Start of Block

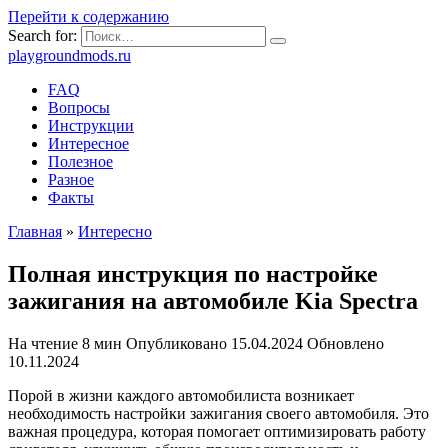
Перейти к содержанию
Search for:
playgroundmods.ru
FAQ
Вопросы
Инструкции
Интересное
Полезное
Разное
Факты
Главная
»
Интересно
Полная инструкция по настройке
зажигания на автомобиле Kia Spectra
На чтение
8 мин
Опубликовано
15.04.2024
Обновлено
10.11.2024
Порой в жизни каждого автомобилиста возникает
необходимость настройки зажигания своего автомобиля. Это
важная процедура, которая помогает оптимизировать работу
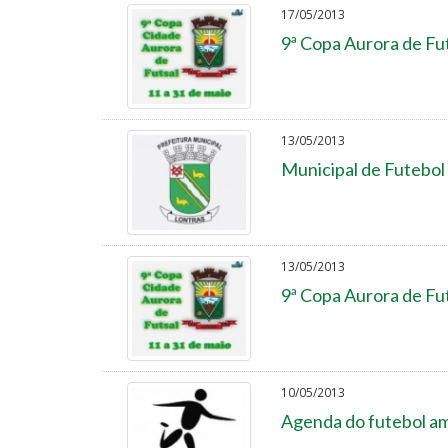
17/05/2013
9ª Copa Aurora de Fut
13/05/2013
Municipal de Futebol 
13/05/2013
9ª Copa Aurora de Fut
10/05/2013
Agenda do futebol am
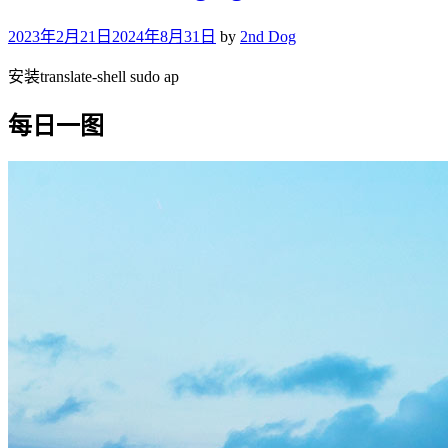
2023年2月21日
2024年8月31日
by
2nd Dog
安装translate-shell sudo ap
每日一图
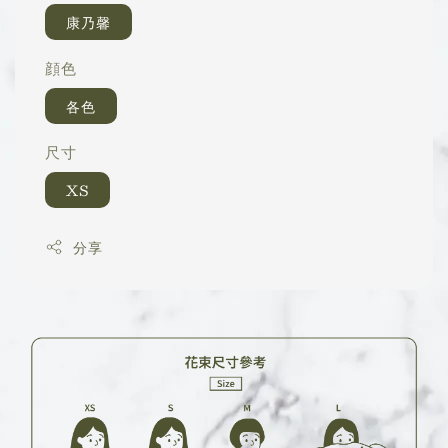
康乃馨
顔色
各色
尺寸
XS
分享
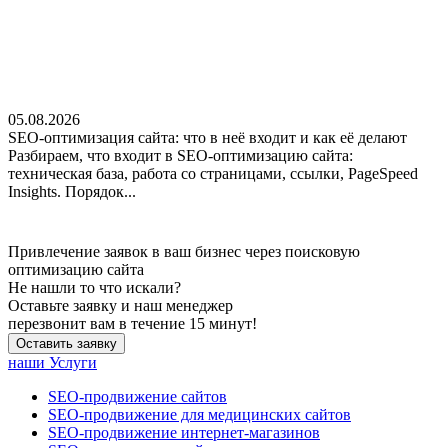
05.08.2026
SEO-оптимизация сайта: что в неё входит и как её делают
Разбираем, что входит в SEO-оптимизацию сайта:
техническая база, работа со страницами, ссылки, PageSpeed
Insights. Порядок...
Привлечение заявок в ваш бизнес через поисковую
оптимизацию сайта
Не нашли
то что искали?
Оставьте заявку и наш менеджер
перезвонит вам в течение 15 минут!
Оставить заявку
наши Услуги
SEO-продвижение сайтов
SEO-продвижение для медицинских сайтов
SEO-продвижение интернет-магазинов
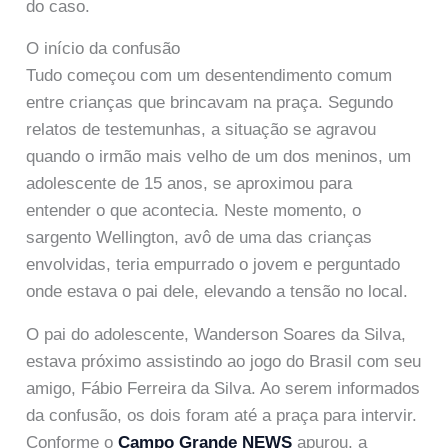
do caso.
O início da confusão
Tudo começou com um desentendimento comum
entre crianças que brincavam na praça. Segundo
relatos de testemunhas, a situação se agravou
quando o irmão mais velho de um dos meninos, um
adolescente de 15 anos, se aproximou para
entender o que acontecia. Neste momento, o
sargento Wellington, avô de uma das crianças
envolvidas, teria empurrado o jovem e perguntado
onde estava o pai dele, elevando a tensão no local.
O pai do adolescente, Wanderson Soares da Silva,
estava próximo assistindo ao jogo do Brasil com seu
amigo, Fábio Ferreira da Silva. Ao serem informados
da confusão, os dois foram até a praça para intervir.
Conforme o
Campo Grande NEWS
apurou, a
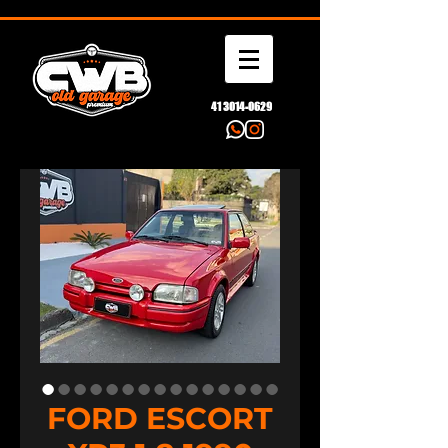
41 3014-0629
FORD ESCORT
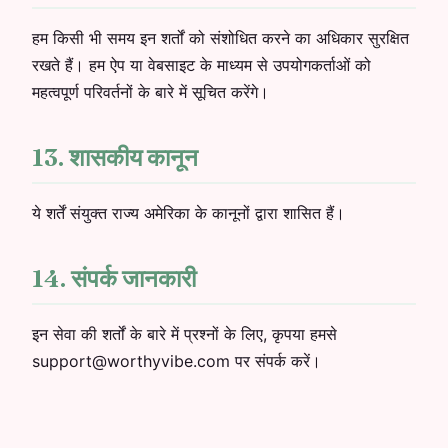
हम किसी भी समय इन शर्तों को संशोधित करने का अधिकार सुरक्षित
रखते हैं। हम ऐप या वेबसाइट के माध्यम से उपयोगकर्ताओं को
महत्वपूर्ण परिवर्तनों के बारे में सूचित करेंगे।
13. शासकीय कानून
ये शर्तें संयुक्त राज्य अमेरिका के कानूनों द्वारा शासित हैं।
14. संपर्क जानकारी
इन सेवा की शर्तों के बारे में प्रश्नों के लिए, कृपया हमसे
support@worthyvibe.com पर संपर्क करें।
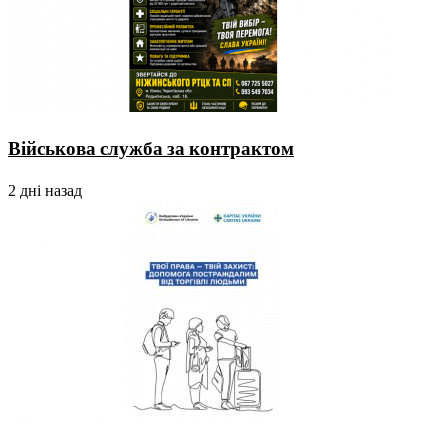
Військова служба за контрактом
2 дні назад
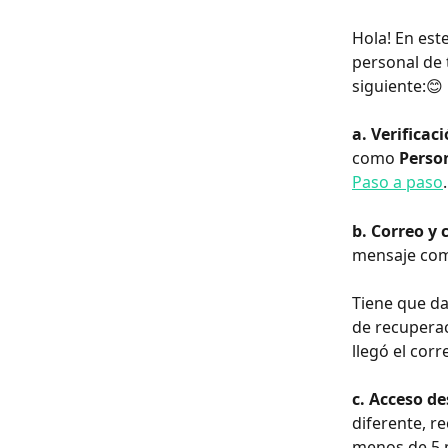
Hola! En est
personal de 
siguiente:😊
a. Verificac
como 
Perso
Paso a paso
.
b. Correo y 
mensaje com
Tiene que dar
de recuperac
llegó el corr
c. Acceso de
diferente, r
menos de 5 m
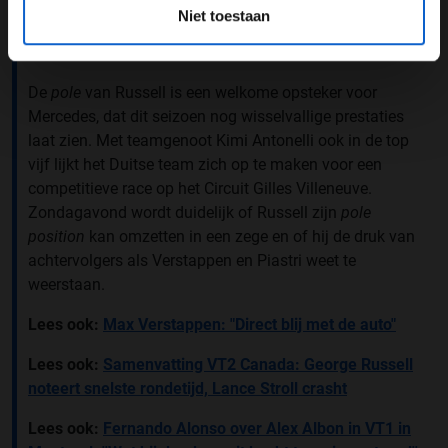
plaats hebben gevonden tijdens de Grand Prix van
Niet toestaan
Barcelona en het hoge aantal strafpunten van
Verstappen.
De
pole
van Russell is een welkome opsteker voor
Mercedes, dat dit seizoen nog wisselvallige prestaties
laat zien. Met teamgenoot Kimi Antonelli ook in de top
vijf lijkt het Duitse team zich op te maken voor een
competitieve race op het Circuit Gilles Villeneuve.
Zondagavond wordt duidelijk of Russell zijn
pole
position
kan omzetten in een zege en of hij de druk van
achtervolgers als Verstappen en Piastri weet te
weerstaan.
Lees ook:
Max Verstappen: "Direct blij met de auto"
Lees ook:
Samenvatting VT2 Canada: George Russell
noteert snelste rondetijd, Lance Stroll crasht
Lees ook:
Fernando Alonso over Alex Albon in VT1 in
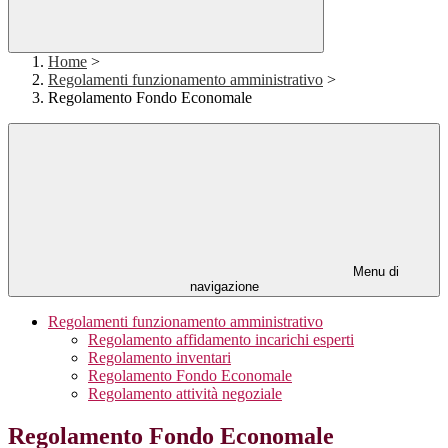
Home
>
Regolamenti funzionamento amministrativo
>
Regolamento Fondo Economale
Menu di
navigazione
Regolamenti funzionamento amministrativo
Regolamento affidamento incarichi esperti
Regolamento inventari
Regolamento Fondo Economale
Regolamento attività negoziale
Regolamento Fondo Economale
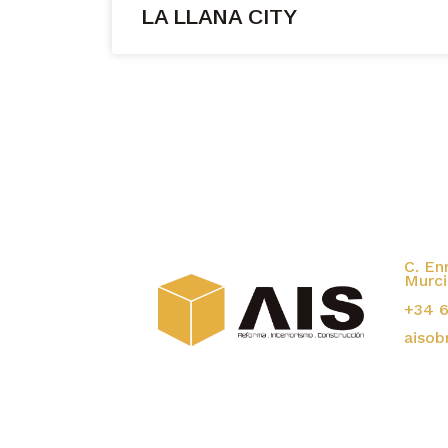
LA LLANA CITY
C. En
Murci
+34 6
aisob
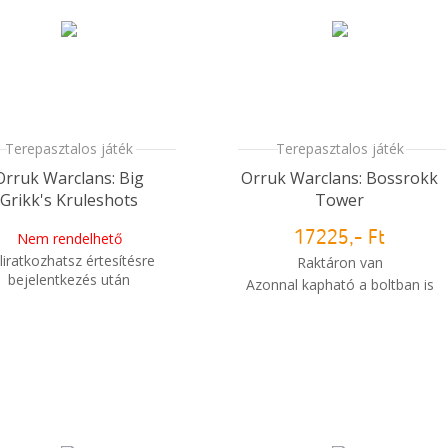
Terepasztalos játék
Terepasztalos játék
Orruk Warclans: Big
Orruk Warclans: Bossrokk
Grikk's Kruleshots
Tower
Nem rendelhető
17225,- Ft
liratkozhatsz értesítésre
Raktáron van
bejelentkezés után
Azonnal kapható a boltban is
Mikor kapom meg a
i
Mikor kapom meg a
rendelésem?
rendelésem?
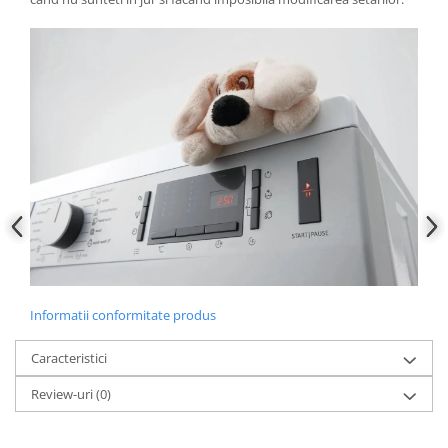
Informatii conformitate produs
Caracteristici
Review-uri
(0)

End of Block

> **About this task**: Reprint each of the records exactly and skip the images.

> **Final answer**:
Перейти к содержанию
Search for:
playgroundmods.ru
FAQ
Вопросы
Инструкции
Интересное
Полезное
Разное
Факты
Главная
»
Интересно
Полная инструкция по настройке
зажигания на автомобиле Kia Spectra
На чтение
8 мин
Опубликовано
15.04.2024
Обновлено
10.11.2024
Порой в жизни каждого автомобилиста возникает
необходимость настройки зажигания своего автомобиля. Это
важная процедура, которая помогает оптимизировать работу
17/05/2013
9ª Copa Aurora de Fut
13/05/2013
Municipal de Futebol 
13/05/2013
9ª Copa Aurora de Fut
10/05/2013
Agenda do futebol am
2023年2月21日
2024年8月31日
by
2nd Dog
安装translate-shell sudo ap
每日一图
康乃馨
顔色
各色
尺寸
XS
分享
05.08.2026
SEO-оптимизация сайта: что в неё входит и как её делают
Разбираем, что входит в SEO-оптимизацию сайта:
техническая база, работа со страницами, ссылки, PageSpeed
Insights. Порядок...
Привлечение заявок в ваш бизнес через поисковую
оптимизацию сайта
Не нашли
то что искали?
Оставьте заявку и наш менеджер
перезвонит вам в течение 15 минут!
Оставить заявку
наши Услуги
SEO-продвижение сайтов
SEO-продвижение для медицинских сайтов
SEO-продвижение интернет-магазинов
do caso.
O início da confusão
Tudo começou com um desentendimento comum
entre crianças que brincavam na praça. Segundo
relatos de testemunhas, a situação se agravou
quando o irmão mais velho de um dos meninos, um
adolescente de 15 anos, se aproximou para
entender o que acontecia. Neste momento, o
sargento Wellington, avô de uma das crianças
envolvidas, teria empurrado o jovem e perguntado
onde estava o pai dele, elevando a tensão no local.
O pai do adolescente, Wanderson Soares da Silva,
estava próximo assistindo ao jogo do Brasil com seu
amigo, Fábio Ferreira da Silva. Ao serem informados
da confusão, os dois foram até a praça para intervir.
Conforme o
Campo Grande NEWS
apurou, a
41 3014-0629
FORD ESCORT
हम किसी भी समय इन शर्तों को संशोधित करने का अधिकार सुरक्षित
रखते हैं। हम ऐप या वेबसाइट के माध्यम से उपयोगकर्ताओं को
महत्वपूर्ण परिवर्तनों के बारे में सूचित करेंगे।
13. शासकीय कानून
ये शर्तें संयुक्त राज्य अमेरिका के कानूनों द्वारा शासित हैं।
14. संपर्क जानकारी
इन सेवा की शर्तों के बारे में प्रश्नों के लिए, कृपया हमसे
support@worthyvibe.com पर संपर्क करें।
Військова служба за контрактом
2 дні назад
Hola! En est
personal de 
siguiente:😊
a. Verificac
como 
Perso
Paso a paso
.
b. Correo y 
mensaje com
Tiene que dar
de recuperac
llegó el corr
c. Acceso de
diferente, r
menos de 5 m
plaats hebben gevonden tijdens de Grand Prix van
Niet toestaan
Barcelona en het hoge aantal strafpunten van
Verstappen.
De
pole
van Russell is een welkome opsteker voor
Mercedes, dat dit seizoen nog wisselvallige prestaties
laat zien. Met teamgenoot Kimi Antonelli ook in de top
vijf lijkt het Duitse team zich op te maken voor een
competitieve race op het Circuit Gilles Villeneuve.
Zondagavond wordt duidelijk of Russell zijn
pole
position
kan omzetten in een zege en of hij de druk van
achtervolgers als Verstappen en Piastri weet te
weerstaan.
Lees ook:
Max Verstappen: "Direct blij met de auto"
Lees ook:
Samenvatting VT2 Canada: George Russell
noteert snelste rondetijd, Lance Stroll crasht
Lees ook:
Fernando Alonso over Alex Albon in VT1 in
Home
>
Regolamenti funzionamento amministrativo
>
Regolamento Fondo Economale
Menu di
navigazione
Regolamenti funzionamento amministrativo
Regolamento affidamento incarichi esperti
Regolamento inventari
Regolamento Fondo Economale
Regolamento attività negoziale
Regolamento Fondo Economale
LA LLANA CITY
C. En
Murci
+34 6
aisob
Terepasztalos játék
Terepasztalos játék
Orruk Warclans: Big
Orruk Warclans: Bossrokk
Grikk's Kruleshots
Tower
Nem rendelhető
17225,- Ft
liratkozhatsz értesítésre
Raktáron van
bejelentkezés után
Azonnal kapható a boltban is
Mikor kapom meg a
i
Mikor kapom meg a
rendelésem?
rendelésem?
Informatii conformitate produs
Caracteristici
Review-uri
(0)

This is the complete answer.